__What you have to do__
Each line of the data below that holds the word "Tours" is to be reported in full.

[Task inputs]

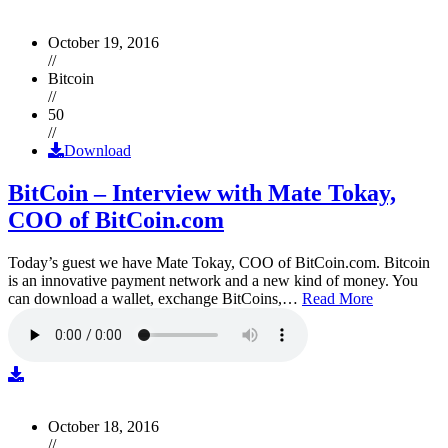
October 19, 2016
//
Bitcoin
//
50
//
Download
BitCoin – Interview with Mate Tokay,
COO of BitCoin.com
Today’s guest we have Mate Tokay, COO of BitCoin.com. Bitcoin
is an innovative payment network and a new kind of money. You
can download a wallet, exchange BitCoins,…
Read More
October 18, 2016
//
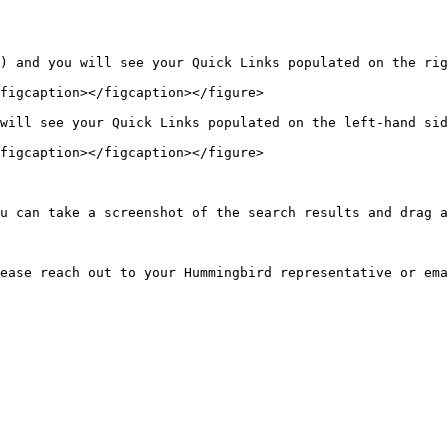
) and you will see your Quick Links populated on the rig
figcaption></figcaption></figure>

will see your Quick Links populated on the left-hand sid
figcaption></figcaption></figure>

u can take a screenshot of the search results and drag a
ease reach out to your Hummingbird representative or ema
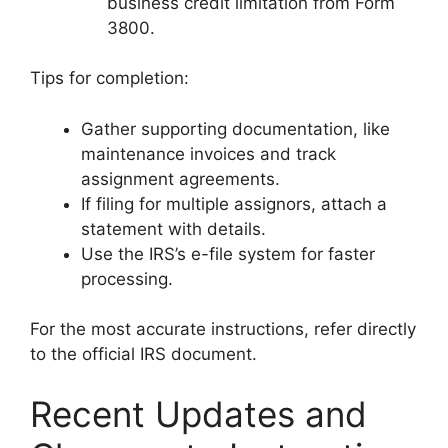
business credit limitation from Form
3800.
Tips for completion:
Gather supporting documentation, like
maintenance invoices and track
assignment agreements.
If filing for multiple assignors, attach a
statement with details.
Use the IRS’s e-file system for faster
processing.
For the most accurate instructions, refer directly
to the official IRS document.
Recent Updates and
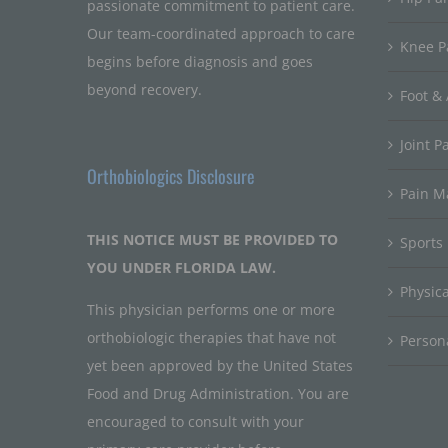
passionate commitment to patient care.
Our team-coordinated approach to care
Knee P
begins before diagnosis and goes
beyond recovery.
Foot & 
Joint P
Orthobiologics Disclosure
Pain 
THIS NOTICE MUST BE PROVIDED TO
Sports
YOU UNDER FLORIDA LAW.
Physic
This physician performs one or more
orthobiologic therapies that have not
Persona
yet been approved by the United States
Food and Drug Administration. You are
encouraged to consult with your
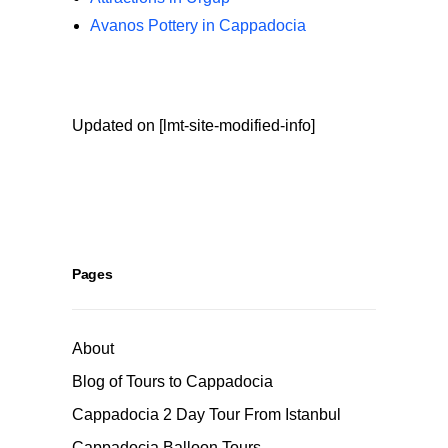
Avanos Pottery in Cappadocia
Updated on [lmt-site-modified-info]
Pages
About
Blog of Tours to Cappadocia
Cappadocia 2 Day Tour From Istanbul
Cappadocia Balloon Tours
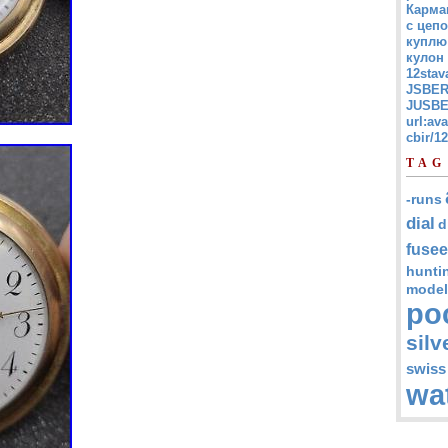
Карма
с цепо
куплю
кулон
12stav
JSBER
JUSBE
url:av
cbir/
TAG
-runs
dial
d
fusee
hunti
model
po
silv
swiss
wa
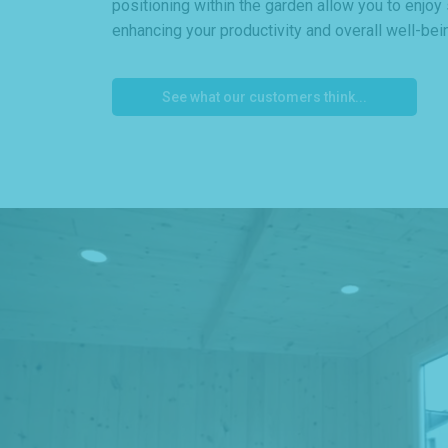
positioning within the garden allow you to enjoy
enhancing your productivity and overall well-bei
See what our customers think...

[/Task inputs]

__Your solution__
Blog of Tours to Cappadocia
Cappadocia Balloon Tours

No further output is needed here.